(Bounding box prediction data)
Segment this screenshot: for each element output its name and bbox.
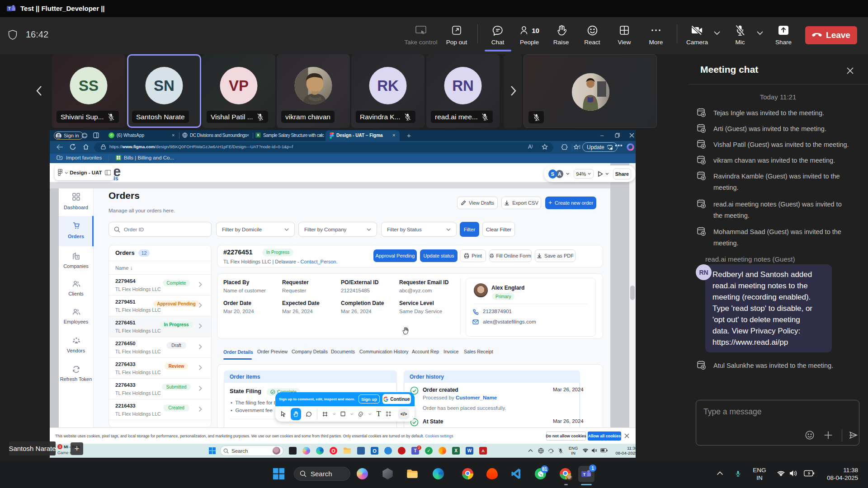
svg-text:T: T (8, 7, 10, 11)
svg-text:T: T (583, 472, 586, 477)
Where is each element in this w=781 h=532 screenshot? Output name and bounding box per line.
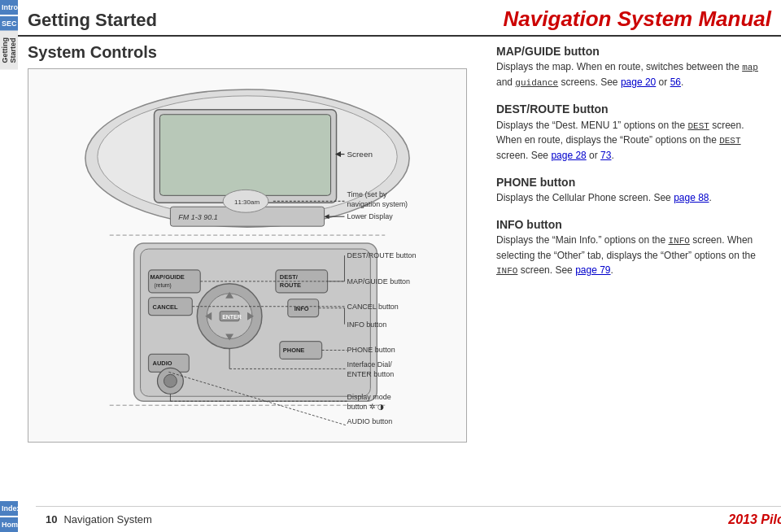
svg-text:CANCEL: CANCEL — [153, 303, 179, 311]
svg-text:INFO: INFO — [295, 305, 309, 312]
phone-description: PHONE button Displays the Cellular Phone… — [496, 174, 771, 205]
svg-text:AUDIO: AUDIO — [153, 360, 172, 367]
svg-text:(return): (return) — [155, 282, 172, 289]
dest-route-text: Displays the “Dest. MENU 1” options on t… — [496, 118, 771, 163]
svg-text:CANCEL button: CANCEL button — [347, 303, 398, 311]
svg-text:ROUTE: ROUTE — [280, 281, 301, 289]
dest-route-link2[interactable]: 73 — [600, 150, 611, 161]
footer-nav-system: Navigation System — [63, 513, 151, 525]
map-guide-title-text: MAP/GUIDE button — [496, 45, 600, 58]
header: Getting Started Navigation System Manual — [18, 0, 781, 37]
svg-text:DEST/ROUTE button: DEST/ROUTE button — [347, 251, 416, 259]
dest-route-link1[interactable]: page 28 — [551, 150, 586, 161]
dest-route-description: DEST/ROUTE button Displays the “Dest. ME… — [496, 101, 771, 162]
footer-year-model: 2013 Pilot — [728, 512, 781, 527]
svg-text:MAP/GUIDE button: MAP/GUIDE button — [347, 277, 410, 286]
sidebar-item-index[interactable]: Index — [0, 501, 18, 516]
page-number: 10 — [46, 513, 57, 525]
content-area: System Controls Screen FM 1-3 90.1 11:30 — [18, 37, 781, 495]
phone-title: PHONE button — [496, 174, 771, 190]
sidebar-item-home[interactable]: Home — [0, 517, 18, 532]
svg-text:Screen: Screen — [347, 150, 373, 159]
svg-text:PHONE: PHONE — [283, 347, 305, 354]
svg-text:11:30am: 11:30am — [234, 198, 260, 206]
map-guide-title: MAP/GUIDE button — [496, 43, 771, 59]
svg-text:Lower Display: Lower Display — [347, 212, 393, 220]
info-description: INFO button Displays the “Main Info.” op… — [496, 216, 771, 277]
svg-text:INFO button: INFO button — [347, 321, 386, 329]
page-title: Getting Started — [28, 10, 157, 31]
section-title: System Controls — [28, 43, 483, 62]
svg-text:AUDIO button: AUDIO button — [347, 417, 392, 425]
sidebar-item-intro[interactable]: Intro — [0, 0, 18, 15]
svg-text:MAP/GUIDE: MAP/GUIDE — [151, 273, 185, 281]
sidebar: Intro SEC Getting Started Index Home — [0, 0, 18, 532]
footer: 10 Navigation System 2013 Pilot — [36, 506, 781, 532]
svg-text:DEST/: DEST/ — [280, 273, 298, 281]
manual-title: Navigation System Manual — [504, 7, 771, 32]
sidebar-item-sec[interactable]: SEC — [0, 16, 18, 31]
svg-text:FM 1-3   90.1: FM 1-3 90.1 — [178, 213, 217, 221]
svg-text:Interface Dial/: Interface Dial/ — [347, 360, 392, 368]
sidebar-item-getting-started[interactable]: Getting Started — [0, 31, 18, 70]
map-guide-text: Displays the map. When en route, switche… — [496, 59, 771, 89]
system-controls-diagram: Screen FM 1-3 90.1 11:30am Time (set by … — [28, 68, 467, 443]
svg-text:navigation system): navigation system) — [347, 200, 408, 208]
svg-text:ENTER: ENTER — [222, 314, 242, 320]
svg-point-41 — [164, 374, 177, 387]
dest-route-title: DEST/ROUTE button — [496, 101, 771, 117]
phone-link1[interactable]: page 88 — [674, 192, 709, 203]
info-text: Displays the “Main Info.” options on the… — [496, 233, 771, 277]
svg-text:PHONE button: PHONE button — [347, 346, 395, 354]
info-link1[interactable]: page 79 — [575, 264, 610, 276]
diagram-area: System Controls Screen FM 1-3 90.1 11:30 — [28, 43, 483, 489]
map-guide-description: MAP/GUIDE button Displays the map. When … — [496, 43, 771, 89]
svg-text:Display mode: Display mode — [347, 393, 390, 401]
main-content: Getting Started Navigation System Manual… — [18, 0, 781, 532]
svg-rect-3 — [159, 115, 330, 196]
phone-text: Displays the Cellular Phone screen. See … — [496, 190, 771, 205]
svg-text:Time (set by: Time (set by — [347, 190, 386, 198]
info-title: INFO button — [496, 216, 771, 233]
svg-text:ENTER button: ENTER button — [347, 370, 394, 378]
description-area: MAP/GUIDE button Displays the map. When … — [483, 43, 771, 489]
map-guide-link2[interactable]: 56 — [670, 76, 681, 88]
svg-text:button ✲ ◑: button ✲ ◑ — [347, 403, 384, 411]
map-guide-link1[interactable]: page 20 — [621, 76, 656, 88]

> _What is required_: The records must appear again word for word, though none of their pictures should.

> _Task response_:
Segment this screenshot: for each element output its name and bbox.
svg-text:T: T (8, 7, 10, 11)
svg-text:T: T (583, 472, 586, 477)
Where is each element in this w=781 h=532 screenshot? Output name and bounding box per line.
svg-text:CANCEL: CANCEL — [153, 303, 179, 311]
svg-text:INFO: INFO — [295, 305, 309, 312]
phone-description: PHONE button Displays the Cellular Phone… — [496, 174, 771, 205]
svg-text:AUDIO: AUDIO — [153, 360, 172, 367]
svg-text:(return): (return) — [155, 282, 172, 289]
dest-route-text: Displays the “Dest. MENU 1” options on t… — [496, 118, 771, 163]
svg-text:CANCEL button: CANCEL button — [347, 303, 398, 311]
svg-text:ROUTE: ROUTE — [280, 281, 301, 289]
dest-route-link2[interactable]: 73 — [600, 150, 611, 161]
footer-nav-system: Navigation System — [63, 513, 151, 525]
map-guide-title-text: MAP/GUIDE button — [496, 45, 600, 58]
header: Getting Started Navigation System Manual — [18, 0, 781, 37]
svg-text:DEST/ROUTE button: DEST/ROUTE button — [347, 251, 416, 259]
dest-route-link1[interactable]: page 28 — [551, 150, 586, 161]
dest-route-description: DEST/ROUTE button Displays the “Dest. ME… — [496, 101, 771, 162]
footer-year-model: 2013 Pilot — [728, 512, 781, 527]
svg-text:MAP/GUIDE button: MAP/GUIDE button — [347, 277, 410, 286]
sidebar-item-index[interactable]: Index — [0, 501, 18, 516]
page-number: 10 — [46, 513, 57, 525]
content-area: System Controls Screen FM 1-3 90.1 11:30 — [18, 37, 781, 495]
phone-title: PHONE button — [496, 174, 771, 190]
sidebar-item-home[interactable]: Home — [0, 517, 18, 532]
svg-text:Screen: Screen — [347, 150, 373, 159]
svg-text:PHONE: PHONE — [283, 347, 305, 354]
svg-text:11:30am: 11:30am — [234, 198, 260, 206]
map-guide-title: MAP/GUIDE button — [496, 43, 771, 59]
svg-text:Lower Display: Lower Display — [347, 212, 393, 220]
info-description: INFO button Displays the “Main Info.” op… — [496, 216, 771, 277]
svg-text:INFO button: INFO button — [347, 321, 386, 329]
page-title: Getting Started — [28, 10, 157, 31]
section-title: System Controls — [28, 43, 483, 62]
svg-text:AUDIO button: AUDIO button — [347, 417, 392, 425]
sidebar-item-intro[interactable]: Intro — [0, 0, 18, 15]
svg-text:MAP/GUIDE: MAP/GUIDE — [151, 273, 185, 281]
sidebar: Intro SEC Getting Started Index Home — [0, 0, 18, 532]
footer: 10 Navigation System 2013 Pilot — [36, 506, 781, 532]
svg-text:DEST/: DEST/ — [280, 273, 298, 281]
manual-title: Navigation System Manual — [504, 7, 771, 32]
sidebar-item-sec[interactable]: SEC — [0, 16, 18, 31]
svg-text:FM 1-3   90.1: FM 1-3 90.1 — [178, 213, 217, 221]
svg-text:Interface Dial/: Interface Dial/ — [347, 360, 392, 368]
sidebar-item-getting-started[interactable]: Getting Started — [0, 31, 18, 70]
map-guide-text: Displays the map. When en route, switche… — [496, 59, 771, 89]
system-controls-diagram: Screen FM 1-3 90.1 11:30am Time (set by … — [28, 68, 467, 443]
svg-text:navigation system): navigation system) — [347, 200, 408, 208]
svg-text:ENTER: ENTER — [222, 314, 242, 320]
svg-point-41 — [164, 374, 177, 387]
dest-route-title: DEST/ROUTE button — [496, 101, 771, 117]
phone-link1[interactable]: page 88 — [674, 192, 709, 203]
info-text: Displays the “Main Info.” options on the… — [496, 233, 771, 277]
svg-text:PHONE button: PHONE button — [347, 346, 395, 354]
info-link1[interactable]: page 79 — [575, 264, 610, 276]
diagram-area: System Controls Screen FM 1-3 90.1 11:30 — [28, 43, 483, 489]
map-guide-description: MAP/GUIDE button Displays the map. When … — [496, 43, 771, 89]
svg-text:Display mode: Display mode — [347, 393, 390, 401]
main-content: Getting Started Navigation System Manual… — [18, 0, 781, 532]
svg-rect-3 — [159, 115, 330, 196]
phone-text: Displays the Cellular Phone screen. See … — [496, 190, 771, 205]
svg-text:Time (set by: Time (set by — [347, 190, 386, 198]
info-title: INFO button — [496, 216, 771, 233]
svg-text:ENTER button: ENTER button — [347, 370, 394, 378]
description-area: MAP/GUIDE button Displays the map. When … — [483, 43, 771, 489]
map-guide-link2[interactable]: 56 — [670, 76, 681, 88]
svg-text:button ✲ ◑: button ✲ ◑ — [347, 403, 384, 411]
map-guide-link1[interactable]: page 20 — [621, 76, 656, 88]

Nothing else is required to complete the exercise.